As hard as it was to believe, Rhoda and I got our hair done at the same place. What was even harder to believe was the fact that even though she had four times as much hair as me, they charged me the same amount that they charged her. Rhoda got her hair done once a week. I only had to go every other week. So there was some justice in the world of beauty. My monthly hairdressing bill was half of what she paid. But even on the weeks that I didn’t have to visit my beautician, Rhoda and I had a standing date to meet up at the Red Rose for a couple of drinks.

“OK,” Jade said, her big green eyes slowly looking over my head. “Auntie, no offense, but don’t you think you should consider going back to braids? And the longer and thicker the better. Uh, people are laughing at your bald spots. From the front, your hairline looks like Harry Belafonte’s.”

“My hairline looks like Harry Belafonte’s? What…I…what bald spots?” I asked with a profound gasp. Both hands flew up to my head, patting and feeling around. I plucked my purse out of my desk drawer and fished out my compact.

Jade shut the door and moved over to my desk. “You can’t see them, but other people can,” she informed me. “Especially in the back…and on the sides.”

I gave Jade a thoughtful look before I rolled my eyes upward. “I don’t have a receding hairline.”

“I didn’t say you did.” She rushed around my desk and stood behind me, her fingers raking through the top of my hair. My skin tingled as she inspected my scalp with the tips of her fingers. “But, I swear to God, these bald spots need all the attention you can give them,” Jade complained. “Just look this mess!” Jade walked back from around the desk, shaking her head.

“Who has been laughing at me?” I asked quietly. “Other than Gloria Watson, I mean.” Gloria made fun of a lot of people, so whatever she said about me usually didn’t bother me.

Jade shrugged. “Well, her mostly. She cracks jokes when she’s got an audience.”

“Uh-huh.” I shook my head and shifted in my seat. “You go on to lunch. Paula Barton is out again today and she left a long list on her desk.

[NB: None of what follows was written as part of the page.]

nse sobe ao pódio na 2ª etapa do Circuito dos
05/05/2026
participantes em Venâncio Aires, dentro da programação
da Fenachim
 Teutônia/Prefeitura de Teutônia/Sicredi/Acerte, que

I’m going to have to make some of her calls.”

“I can help you make some of the calls when I get back, if you want me to,” Jade offered, heading for the door. “Now you just sit there and relax.”

I didn’t like the fact that Jade, at times, held such a high position of authority in my life. There were occasions when I felt like I was the child and she was the adult.

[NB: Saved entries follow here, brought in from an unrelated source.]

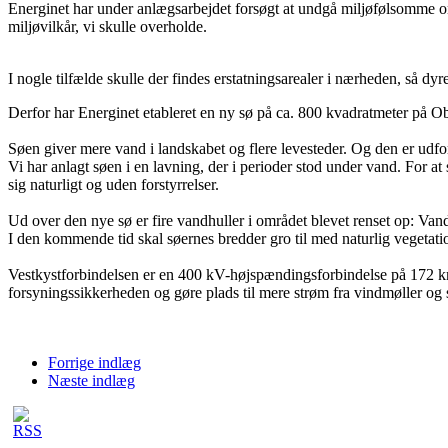
Energinet har under anlægsarbejdet forsøgt at undgå miljøfølsomme områ
miljøvilkår, vi skulle overholde.
I nogle tilfælde skulle der findes erstatningsarealer i nærheden, så dyr
Derfor har Energinet etableret en ny sø på ca. 800 kvadratmeter på O
Søen giver mere vand i landskabet og flere levesteder. Og den er udfo
Vi har anlagt søen i en lavning, der i perioder stod under vand. For a
sig naturligt og uden forstyrrelser.
Ud over den nye sø er fire vandhuller i området blevet renset op: Vandh
I den kommende tid skal søernes bredder gro til med naturlig vegetation
Vestkystforbindelsen er en 400 kV-højspændingsforbindelse på 172 km, s
forsyningssikkerheden og gøre plads til mere strøm fra vindmøller og s
Forrige indlæg
Næste indlæg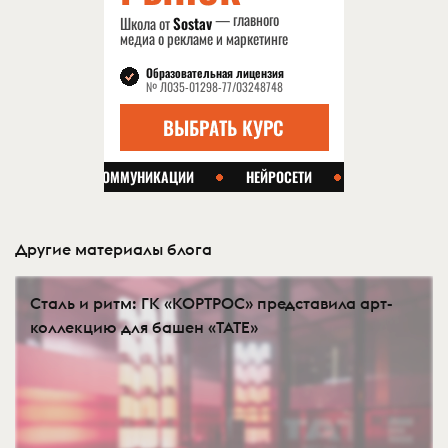
Другие материалы блога
Сталь и ритм: ГК «КОРТРОС» представила арт-
коллекцию для башен «TATE»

Muh’Dear and a lot of other adults I knew complained that Jade was too mature for her own good, and that it would eventually cause some problems. Not just for Jade but for other people in her life.

“And don’t worry about that bitch,” Jade said. “Me and Mama, we got your back.” Jade gave me a firm nod before she left my office, gently closing the door behind her.

I was worried about
that bitch
. But I was worried about Jade, too.